Dans son discours d’ouverture, le Directeur de l’évaluation et de la conformité du GIABA, Dr Bruno Nduka a, au nom du Directeur Général du GIABA, le Juge Kimelabalou Aba, remercié et félicité tous leurs partenaires des médias et les participants à cet atelier pour leurs efforts de sensibilisation du grand public sur les effets néfastes du blanchiment de capitaux, du financement du terrorisme et de la prolifération des armes de destruction massive sur la stabilité politique et le bien-être économique des États membres du GIABA.

Selon Dr Bruno Nduka, «  l’objectif principal du présent programme est de renforcer les capacités des professionnels des médias dans le reportage des crimes transnationaux organisés, particulièrement le blanchiment de capitaux et le financement du terrorisme, et de fournir un cadre permettant aux participants de partager leurs expériences et de favoriser la coopération et la collaboration pour une mise en œuvre efficace des mesures de LBC/CFT ».

« Le Secrétariat continuera par fournir l’appui nécessaire pour faciliter la mise en œuvre efficace des mesures de LBC/FT dans notre région », a-t-il indiqué, après avoir regretté que la pandémie de la COVID-19 ait entraîné des modifications dans la conduite des activités du GIABA, citant pour preuve la reprogrammation de plusieurs de ses activités.

« Il y a de cela dix ans, le GIABA s’est engagé à donner la priorité à l’implication d’acteurs non traditionnels de la LBC/FT tels que les médias, les organisations de la société civile, les leaders religieux et les organismes confessionnels, les groupes de jeunes et le monde universitaire dans ses activités », a-t-il ensuite rappelé pour noter qu’un « tel élargissement de la base de nos parties prenantes à la LBC/FT dans la région a accru de manière significative la sensibilisation du grand public sur les questions de lutte contre le blanchiment de capitaux et le financement du terrorisme dans notre espace ».

« Les criminels exploitent par conséquent les vulnérabilités émergentes pour poursuivre leurs activités illicites. De façon particulière, les criminels et terroristes exploitent la pandémie de la COVID-19 et le ralentissement économique qui y est associé pour se lancer dans de nouvelles activités à forte intensité de cash dans les pays en développement afin de blanchir le produit du crime et de financer leurs opérations », a-t-il notifié.

« Par conséquent, a-t-il poursuivi, les risques émergents de BC/FT façonneront l’environnement mondial de conformité et, sans nul doute, ajouteront aux défis actuels de mise en œuvre de la LBC/FT dans la région. Ainsi, les médias et la société civile doivent s’adapter rapidement et se tenir au fait de ces développements, et, à travers leurs différents canaux, faire ressortir ces nouvelles activités alternatives de BC/FT clandestines afin de permettre aux États membres de concevoir des mesures correctives appropriées ».

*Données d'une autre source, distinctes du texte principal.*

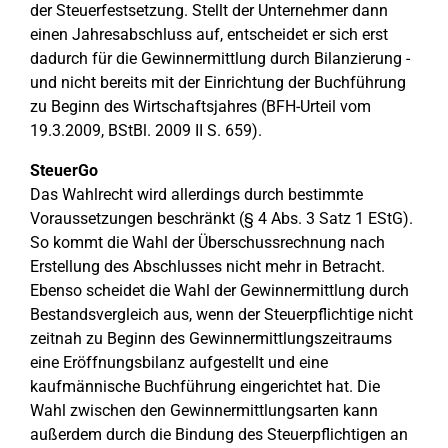
der Steuerfestsetzung. Stellt der Unternehmer dann
einen Jahresabschluss auf, entscheidet er sich erst
dadurch für die Gewinnermittlung durch Bilanzierung -
und nicht bereits mit der Einrichtung der Buchführung
zu Beginn des Wirtschaftsjahres (BFH-Urteil vom
19.3.2009, BStBl. 2009 II S. 659).
SteuerGo
Das Wahlrecht wird allerdings durch bestimmte
Voraussetzungen beschränkt (§ 4 Abs. 3 Satz 1 EStG).
So kommt die Wahl der Überschussrechnung nach
Erstellung des Abschlusses nicht mehr in Betracht.
Ebenso scheidet die Wahl der Gewinnermittlung durch
Bestandsvergleich aus, wenn der Steuerpflichtige nicht
zeitnah zu Beginn des Gewinnermittlungszeitraums
eine Eröffnungsbilanz aufgestellt und eine
kaufmännische Buchführung eingerichtet hat. Die
Wahl zwischen den Gewinnermittlungsarten kann
außerdem durch die Bindung des Steuerpflichtigen an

Dr Bruno Nduka a également rassuré les participants de l’engagement du GIABA à continuer à mobiliser ce secteur et à continuer à fournir l’appui indispensable pour s’assurer que les médias soient à la hauteur de leur plein potentiel dans la lutte contre le blanchiment de capitaux et le financement du terrorisme.

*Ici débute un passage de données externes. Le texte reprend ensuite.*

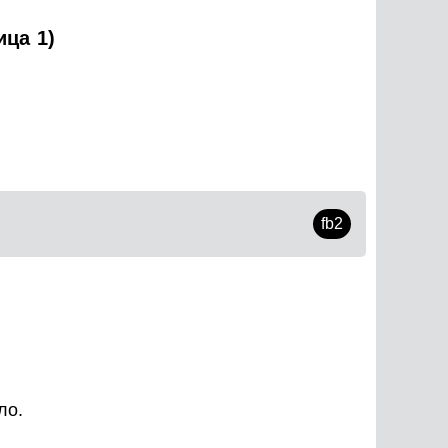
ица 1)
fb2
ло.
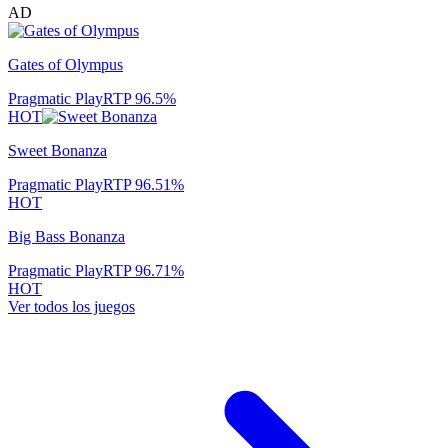
AD
Gates of Olympus
Pragmatic Play
RTP
96.5
%
HOT
Sweet Bonanza
Pragmatic Play
RTP
96.51
%
HOT
Big Bass Bonanza
Pragmatic Play
RTP
96.71
%
HOT
Ver todos los juegos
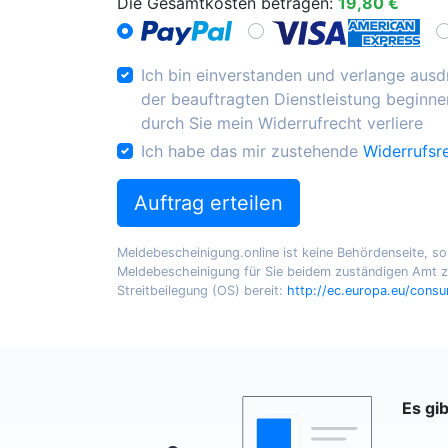
Die Gesamtkosten betragen:
19,80 €
Ich bin einverstanden und verlange ausdr
der beauftragten Dienstleistung beginnen
durch Sie mein Widerrufrecht verliere
Ich habe das mir zustehende
Widerrufsr
Auftrag erteilen
Meldebescheinigung.online ist keine Behördenseite, sond
Meldebescheinigung für Sie beidem zuständigen Amt zu
Streitbeilegung (OS) bereit:
http://ec.europa.eu/cons
Es gi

 « Cette année, le GIABA célèbrera ses 20 années d’existence. Nous espérons que nos partenaires des médias saisiront cette opportunité pour célébrer les jalons que nous avons franchis dans la lutte contre le blanchiment de capitaux et le financement du terrorisme dans la région », a-t-il enfin conclu.

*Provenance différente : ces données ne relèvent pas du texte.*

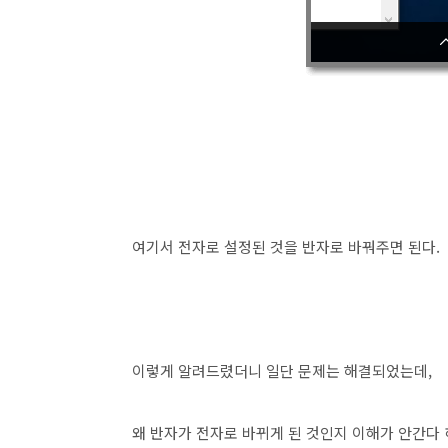
여기서 전자로 설정된 것을 반자로 바꿔주면 된다.
이렇게 알려드렸더니 일단 문제는 해결되었는데,
왜 반자가 전자로 바뀌게 된 것인지 이해가 안간다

Lors de cette première journée, note-t-on, des experts des médias expérimentés en matière de LBC/FT, et le personnel du GIABA ont, à travers des présentations, des études de cas, des échanges d’expériences, développé plusieurs thématiques, dont la compréhension du cadre mondial de lutte contre le blanchiment de capitaux et le financement du terrorisme (LBC/FT) ;  l’élaboration des méthodes et stratégies d’enquêtes, en tenant compte des particularités  nationales ; l’utilisation des nouvelles technologies dans le journalisme d’enquêtes :  perspective internationale et régionale ; la mise en place et le fonctionnement de réseaux  efficaces de déclaration en matière de LBC/FT ; l’utilisation et la gestion des ’’nouveaux’’ médias pour des déclarations efficaces du crime et une sensibilisation accrue.